Workers, their family members and retirees spoke of extremely despotic and exploitative working conditions following the implementation of the Amazon policy. The fact that rural letter carriers were threatened with disciplinary action for attending was openly stated at this session within the first 10 minutes.

The first speaker immediately denounced the prioritization of Amazon packages, stating, “One of our concerns is there are people who get life-giving medication delivered by mail. If Amazon packages are prioritized, how is that person going to get this medication?
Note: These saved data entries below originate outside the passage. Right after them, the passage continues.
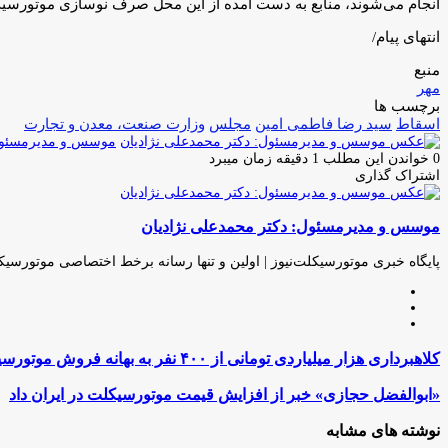
انجام می‌شوند، منابع به دست آمده از این محل صرف نوسازی موتورسی
انتهای پیام/
منبع
مهر
برچسب ها
اسقاط
سید رضا فاطمی امین
مجلس
وزارت صنعت، معدن و تجارت
موسس و مدیرمسئول:
0
خواندن این مطلب 1 دقیقه زمان میبرد
اشتراک گذاری
چاپ
فیس
توئیتر
واتس
تلگرام
لینکدین
اشتراک
(X)
آپ
بوک
گذاری
موسس و مدیرمسئول: دکتر محمدعلی نژادیان
از
طریق
ایمیل
پایگاه خبری موتورسیکلت‌نیوز | اولین و تنها رسانه برخط اختصاصی موتورسیک
وبسایت
لینکدین
اینستاگرام
کلاهبرداری
کلاهبرداری هزار میلیاردی تومانی از ۴۰۰ نفر به بهانه فروش موتورسیکلت‌های سنگین
هزار
میلیاردی
«ابوالفضل
«ابوالفضل حجازی» خبر از افزایش قیمت موتورسیکلت در ایران داد
تومانی
حجازی»
از
خبر
نوشته های مشابه
۴۰۰
از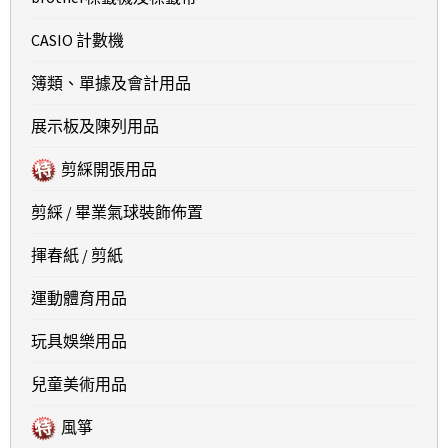
CASIO 計數機
簿類、單據及會計用品
展示板及陳列用品
剪綵開張用品
剪綵 / 畢業氣球裝飾佈置
揮春紙 / 剪紙
運動體育用品
玩具娛樂用品
兒童美術用品
風箏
“They’re delivering mail at 11 o’clock at night. You tell us that they’re not prioritizing Amazon, and that they’re prioritizing packages. That is false. Last night, I was supposed to receive seven packages, and I only got two: they were both Amazon.

“I work in a community where I work in a group home setting. We have had diabetics not receive necessary supplies. We have people not getting their paychecks. It’s not just postal workers who are getting screwed, it’s all of us.”

Tim, a retired letter carrier, added, “I have three kids, and they are rural letter carriers. They are working 12 hours a day, six days a week, and that’s taking a toll on them. My daughter’s blood pressure has gone up. My youngest son is mentally and emotionally drained; he has to put up a big front when he goes home with his kids. My oldest son has lost weight too. My daughter-in-law has been sent down to Brainerd [a distant rural town] because they have a mess, and she’s even gone to Duluth [another distant city] to help out there. She’s put in a lot of hours too. It’s going to take a toll on people.”

Another resident said, “They are delivering Amazon packages without the necessary equipment or tools, requiring them to make several trips back to the post office before they begin delivering regular postage.” Many rural letter carriers have quit because of the policy, the worker added.

One worker at the meeting spoke at length about the decades-long efforts to privatize the postal service, referring to the Postal Accountability and Enhancement Act of 2006, which required USPS to fund pension obligations for 50 years. He called for the dismissal of Louis DeJoy and those who supported him.

Minnesota Democratic senators Klobuchar (a candidate in the 2020 Democratic presidential primaries) and Smith have feigned shock and outrage over the mail delays and prioritization of Amazon deliveries, presenting themselves as fighting against the policy, releasing open letters requesting information from DeJoy and the postal Board of Governors.

These gestures are hypocritical on their face, as the USPS has been deliberately gutted and starved of funding under both Democratic and Republican party-controlled administrations. Klobuchar herself has backed attacks on postal workers contained within the “Postal Service Reform Act,” which ended the postal worker healthcare system and forced retiring workers onto Medicaid, among other attacks. Additionally, contrary to Klobuchar’s efforts to politically grandstand as an adversary of corporate attacks on public services, she voted along with her Democratic Senate colleagues to ban a railroad workers strike last year and impose a pro-corporate contract.

The way forward for postal workers opposing these measures is to turn to their allies in the working class and not to the big business politicians in the Democratic and Republican parties. Postal workers across the country have initiated the USPS Workers Rank-and-File Committee to take the struggle into the hands of the workers themselves and out of the hands of the political parties of Wall Street and the pro-corporate union bureaucracies.

The USPS Workers Rank-and-File Committee is putting forward demands based on what workers need, not what the corporate-controlled parties claim is “affordable.” These demands include an end to “RRECS, TIAREAP and other surveillance programs, the re-establishment of the 8-hour day, an immediate 25 percent pay increase to make up for decades of lost wages, full transparency in collective bargaining talks and an end to the Delivering for America program, among other demands.”